Why do we love Before and After pictures? Maybe because it represents change we feel we can control, change that we really wanted. The most difficult change to accept is that which we don't choose for ourselves.
This is my 1970s kitchen. It has been an OK kitchen. Several years ago I started watching home improvement shows on TV. My favorite is Fixer Upper. My slight distaste for these laminate cabinets began to increase and I developed the desire to remodel this 70s kitchen. There was never a good time, though. We couldn't afford it. It would be a mess.
Much like relationships that we need to work on, it was easier to coast along with the laminated outdated kitchen, which also did not have enough room for all the good things I wanted to put in it.
Even though there were features of the kitchen I didn't care for, I was accustomed to it.
Sometimes I would envision a new kitchen, and superimpose the images of that new kitchen onto my old kitchen.

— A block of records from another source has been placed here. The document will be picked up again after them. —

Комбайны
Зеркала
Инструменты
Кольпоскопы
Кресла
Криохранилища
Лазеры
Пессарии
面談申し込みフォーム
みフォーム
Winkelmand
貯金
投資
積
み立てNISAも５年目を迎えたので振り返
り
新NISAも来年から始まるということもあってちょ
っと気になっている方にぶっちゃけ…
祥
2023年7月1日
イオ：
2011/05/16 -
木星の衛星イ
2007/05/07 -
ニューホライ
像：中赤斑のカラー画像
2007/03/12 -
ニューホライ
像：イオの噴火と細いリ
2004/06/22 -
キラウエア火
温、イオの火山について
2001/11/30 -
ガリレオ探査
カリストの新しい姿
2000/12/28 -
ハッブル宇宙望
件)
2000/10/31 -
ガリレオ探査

That exercise made me feel both better and worse. Better because I could see it was a realistic goal, worse because I doubted it would ever happen. Things just weren't quite right in my life to start a remodeling job. But the laminate covering the wall really irritated me. In fact, I knew there was a window behind the laminate that had been completely covered up. Knowing that a lot more light could enter the kitchen made me feel hopeful. But I'd have to tear down some walls to see it. Break some things, crack some things open.
A Buddhist slogan is "Abandon any hope of fruition." I was introduced to this slogan in Pema Chodron's book Comfortable with Uncertainty. This slogan about letting go of hope really threw me. I thought hope was good. Hope is good, right? In Lesson 77, Pema discusses the unskillful use of hope to escape the present moment. Using hope when we feel the present moment isn't good enough, or the present thing is lacking. It makes us unhappy with what we have and who we are in the present moment.

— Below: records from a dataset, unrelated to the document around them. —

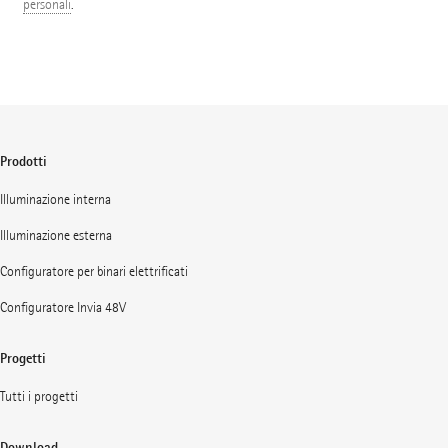
personali
.
Prodotti
Illuminazione interna
Illuminazione esterna
Configuratore per binari elettrificati
Configuratore Invia 48V
Progetti
Tutti i progetti
Download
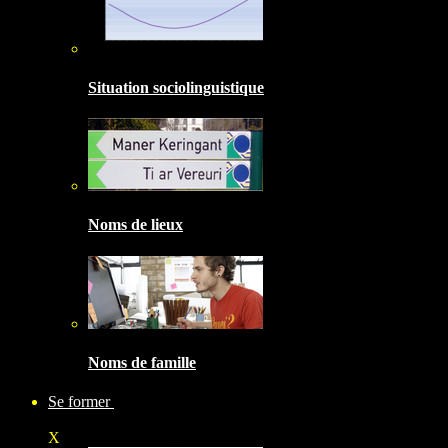
Situation sociolinguistique
Noms de lieux
Noms de famille
Se former
X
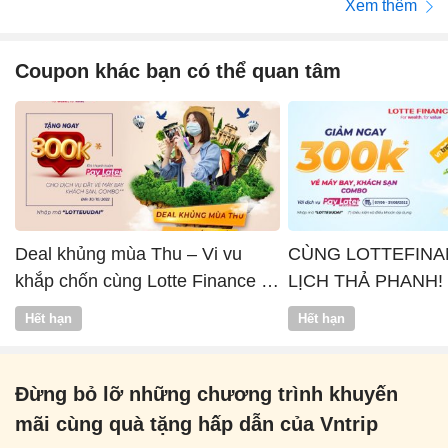
Xem thêm
Coupon khác bạn có thể quan tâm
Deal khủng mùa Thu – Vi vu
CÙNG LOTTEFINA
khắp chốn cùng Lotte Finance x
LỊCH THẢ PHANH!
Vntrip
Hết hạn
Hết hạn
Đừng bỏ lỡ những chương trình khuyến
mãi cùng quà tặng hấp dẫn của Vntrip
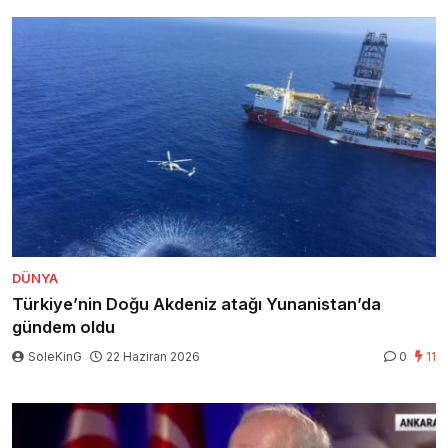
DÜNYA
Türkiye’nin Doğu Akdeniz atağı Yunanistan’da
gündem oldu
SoleKinG
22 Haziran 2026
0
11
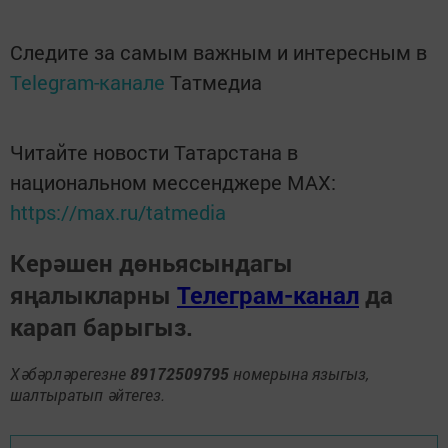
Следите за самым важным и интересным в
Telegram-канале
Татмедиа
Читайте новости Татарстана в
национальном мессенджере MАХ:
https://max.ru/tatmedia
Керәшен дөньясындагы
яңалыкларны
Телеграм-канал
да
карап барыгыз.
Хәбәрләрегезне
89172509795
номерына языгыз,
шалтыратып әйтегез.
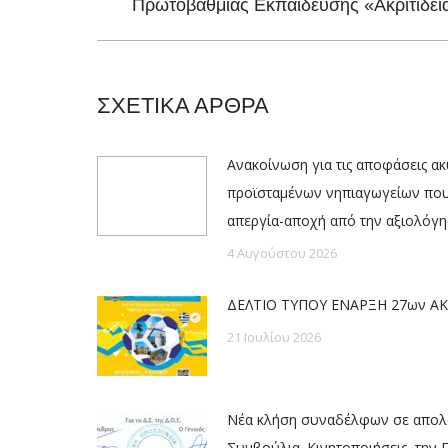
Πρωτοβάθμιας Εκπαίδευσης «Ακριτίδει
post:
ΣΧΕΤΙΚΑ ΑΡΘΡΑ
Ανακοίνωση για τις αποφάσεις α
προϊσταμένων νηπιαγωγείων πο
απεργία-αποχή από την αξιολόγ
4 Αυγούστου 2026
ΔΕΛΤΙΟ ΤΥΠΟΥ ΕΝΑΡΞΗ 27ων ΑΚ
21 Ιουλίου 2026
Νέα κλήση συναδέλφων σε απολο
Συμβούλια. Κινητοποιήσεις, την 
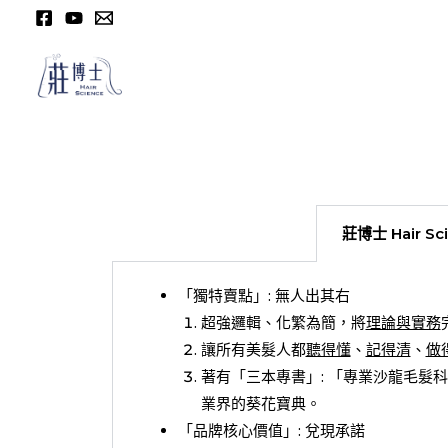
莊博士 Hair Sc
「獨特賣點」: 無人出其右
超強邏輯、化繁為簡，將
理論與實務
讓所有美髮人都
聽得懂
、
記得清
、
做
著有「三本專書」: 「專業沙龍毛髮
業界的葵花寶典。
「品牌核心價值」: 兌現承諾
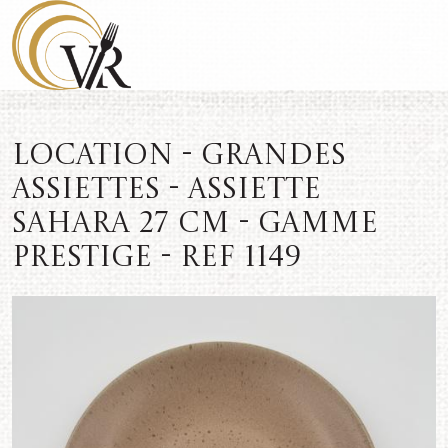
Location - Grandes
assiettes - Assiette
Sahara 27 cm - Gamme
Prestige - REF 1149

I thought, "Well, what if what I have in the present moment isn't very good?"
This slogan doesn't mean that I need to suffer. In the present moment if I hold my hand to a hot stove it will be unpleasant. Should I hope that it will end? Of course. But the point of the slogan is to not put my hand on the hot stove in the first place. When I stop creating and allowing pain and suffering in my life I don't need to hang on so ferociously to hope that things will change. My hand isn't on the hot stove. I'm pretty OK with where I am.

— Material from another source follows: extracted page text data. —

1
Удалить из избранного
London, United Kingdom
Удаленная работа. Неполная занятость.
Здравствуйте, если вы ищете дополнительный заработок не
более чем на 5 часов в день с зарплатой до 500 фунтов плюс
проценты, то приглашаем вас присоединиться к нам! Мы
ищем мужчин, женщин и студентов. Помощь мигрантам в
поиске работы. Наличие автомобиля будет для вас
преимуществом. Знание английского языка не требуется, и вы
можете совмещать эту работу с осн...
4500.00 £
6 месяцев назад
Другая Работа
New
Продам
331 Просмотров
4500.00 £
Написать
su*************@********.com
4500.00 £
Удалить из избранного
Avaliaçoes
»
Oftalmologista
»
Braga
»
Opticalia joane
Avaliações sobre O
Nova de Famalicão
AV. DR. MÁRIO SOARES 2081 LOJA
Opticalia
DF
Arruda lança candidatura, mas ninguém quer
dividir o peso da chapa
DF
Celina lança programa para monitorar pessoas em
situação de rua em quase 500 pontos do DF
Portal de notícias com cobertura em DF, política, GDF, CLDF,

When I was unexpectedly terminated from my job after 21 years, I was devastated. A great part of my identity was tied up in my career. With the institution I worked for, what I did, where I traveled. I made a lot of sacrifices for the institution during those 21 years. Missed a lot of family time, sometimes worked 60 or 70 hour weeks. I was credited with bringing millions of dollars in research funding to the institution. For a time, I was appreciated. The appreciation and respect from others made me feel good about myself.
Then the senior administration at the institution changed. The new folks didn't know who I was and didn't care. They made drastic changes in the way funds were used, which I pointed out (several times) were not in keeping with the rules of the contract. I knew the contract better than anyone. I was queen of this universe, and felt that no one should step in and tell me how to run things. Then I discovered serious scientific misconduct which I reported. A few days after confronting my supervisor, I was called into a meeting and fired. Viciously fired. Banned from the institution. Not given my retirement benefits. Yet they admitted it had nothing to do with my performance, which had been consistently rated as outstanding. I was blacklisted within my profession and could no longer obtain employment.
Then I sustained a life-changing injury to my ankle, and my marriage of 32 years ended. My world fell apart and I had no hope. There was nothing to do but keep moving, one day at a time.